Here, the job is to give back every entry below unchanged, omitting pictures.

(Stored data entries)

—————

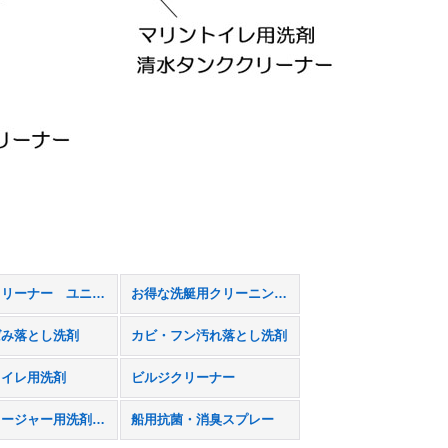
マルチクリーナー ユニバーサルストーン
お得な洗艇用クリーニングセット
ばみ落とし洗剤
カビ・フン汚れ落とし洗剤
トイレ用洗剤
ビルジクリーナー
エンクロージャー用洗剤・コーティング剤
船用抗菌・消臭スプレー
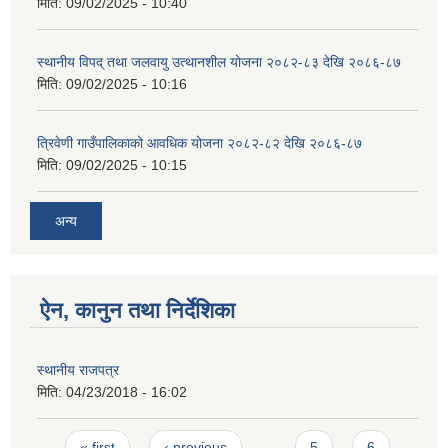
मिति:
09/02/2025 - 10:40
स्थानीय विपद् तथा जलवायु उत्थानशील योजना २०८२-८३ देखि २०८६-८७
मिति:
09/02/2025 - 10:16
त्रिवेणी गाउँपालिकाको आवधिक योजना २०८२-८२ देखि २०८६-८७
मिति:
09/02/2025 - 10:15
अन्य
ऐन, कानुन तथा निर्देशिका
स्थानीय राजपत्र
मिति:
04/23/2018 - 16:02
Pages
« first
‹ previous
…
5
6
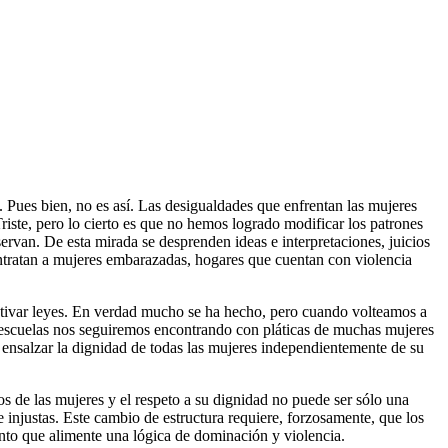
s. Pues bien, no es así. Las desigualdades que enfrentan las mujeres
riste, pero lo cierto es que no hemos logrado modificar los patrones
rvan. De esta mirada se desprenden ideas e interpretaciones, juicios
ntratan a mujeres embarazadas, hogares que cuentan con violencia
centivar leyes. En verdad mucho se ha hecho, pero cuando volteamos a
as escuelas nos seguiremos encontrando con pláticas de muchas mujeres
ensalzar la dignidad de todas las mujeres independientemente de su
s de las mujeres y el respeto a su dignidad no puede ser sólo una
 injustas. Este cambio de estructura requiere, forzosamente, que los
ento que alimente una lógica de dominación y violencia.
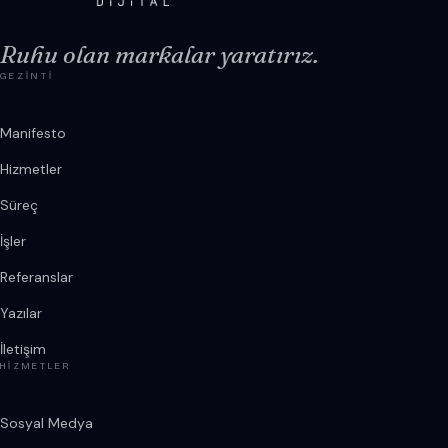
Ruhu olan markalar yaratırız.
GEZINTI
Manifesto
Hizmetler
Süreç
İşler
Referanslar
Yazılar
İletişim
HIZMETLER
Sosyal Medya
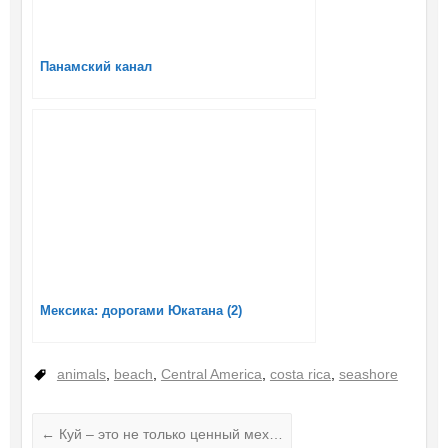
Панамский канал
Мексика: дорогами Юкатана (2)
animals
,
beach
,
Central America
,
costa rica
,
seashore
←
Куй – это не только ценный мех…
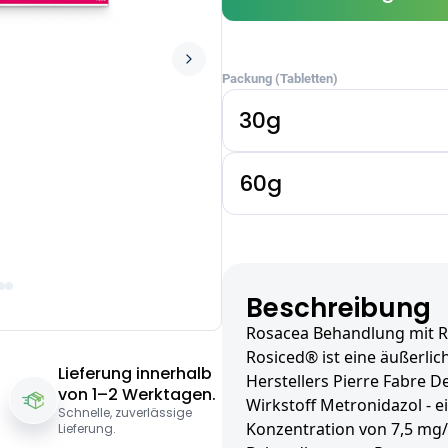
Packung (Tabletten)
30g
60g
Beschreibung
Rosacea Behandlung mit 
Rosiced® ist eine äußerl
Lieferung innerhalb
Herstellers Pierre Fabre
von 1–2 Werktagen.
Wirkstoff Metronidazol - e
Schnelle, zuverlässige
Konzentration von 7,5 mg/
Lieferung.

—————

▶ [ANSWER AREA]
マルチクリーナー ユニバーサルストーン
お得な洗艇用クリーニングセット
ばみ落とし洗剤
カビ・フン汚れ落とし洗剤
トイレ用洗剤
ビルジクリーナー
エンクロージャー用洗剤・コーティング剤
船用抗菌・消臭スプレー
मिति:
09/02/2025 - 10:40
स्थानीय विपद् तथा जलवायु उत्थानशील योजना २०८२-८३ देखि २०८६-८७
मिति:
09/02/2025 - 10:16
त्रिवेणी गाउँपालिकाको आवधिक योजना २०८२-८२ देखि २०८६-८७
मिति:
09/02/2025 - 10:15
अन्य
ऐन, कानुन तथा निर्देशिका
स्थानीय राजपत्र
मिति:
04/23/2018 - 16:02
Pages
« first
‹ previous
…
5
6
s. Pues bien, no es así. Las desigualdades que enfrentan las mujeres
riste, pero lo cierto es que no hemos logrado modificar los patrones
rvan. De esta mirada se desprenden ideas e interpretaciones, juicios
ntratan a mujeres embarazadas, hogares que cuentan con violencia
centivar leyes. En verdad mucho se ha hecho, pero cuando volteamos a
as escuelas nos seguiremos encontrando con pláticas de muchas mujeres
ensalzar la dignidad de todas las mujeres independientemente de su
s de las mujeres y el respeto a su dignidad no puede ser sólo una
 injustas. Este cambio de estructura requiere, forzosamente, que los
ento que alimente una lógica de dominación y violencia.
Ruhu olan markalar yaratırız.
GEZINTI
Manifesto
Hizmetler
Süreç
İşler
Referanslar
Yazılar
İletişim
HIZMETLER
Sosyal Medya
Панамский канал
Мексика: дорогами Юкатана (2)
animals
,
beach
,
Central America
,
costa rica
,
seashore
←
Куй – это не только ценный мех…
Packung (Tabletten)
30g
60g
Beschreibung
Rosacea Behandlung mit 
Rosiced® ist eine äußerl
Lieferung innerhalb
Herstellers Pierre Fabre
von 1–2 Werktagen.
Wirkstoff Metronidazol - e
Schnelle, zuverlässige
Konzentration von 7,5 mg/
Lieferung.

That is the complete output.